- [WORK REQUIRED]
Without including any pictures, return the records below exactly as written.

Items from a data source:
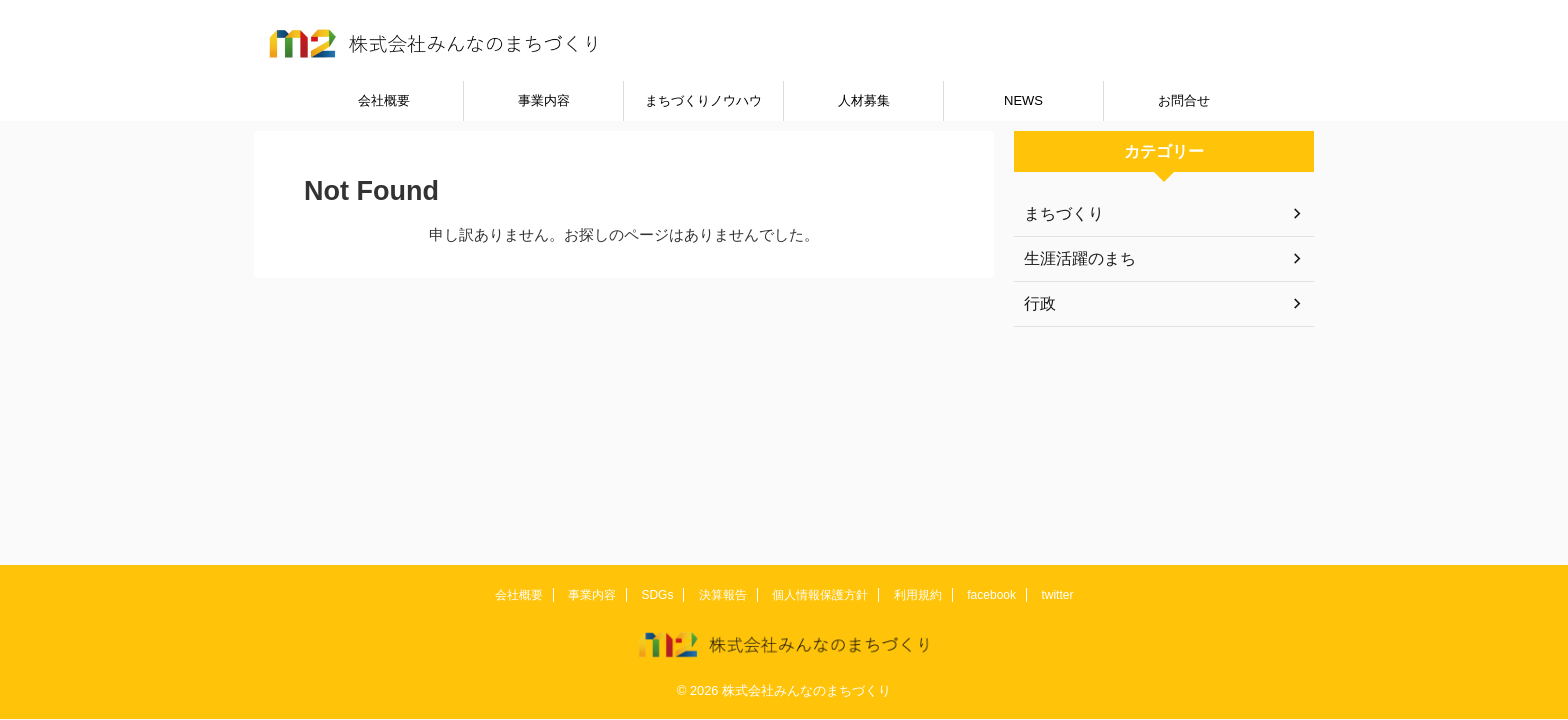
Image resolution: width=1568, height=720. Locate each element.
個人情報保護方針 (820, 595)
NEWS (1023, 100)
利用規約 (918, 595)
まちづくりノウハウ (703, 100)
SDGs (657, 595)
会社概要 (384, 100)
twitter (1057, 595)
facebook (991, 595)
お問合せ (1184, 100)
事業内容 (544, 100)
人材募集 (864, 100)
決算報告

- [EXERCISE RESULT]
Image resolution: width=1568, height=720. Locate each element.
個人情報保護方針 (820, 595)
NEWS (1023, 100)
利用規約 (918, 595)
まちづくりノウハウ (703, 100)
SDGs (657, 595)
会社概要 (384, 100)
twitter (1057, 595)
facebook (991, 595)
お問合せ (1184, 100)
事業内容 (544, 100)
人材募集 (864, 100)
決算報告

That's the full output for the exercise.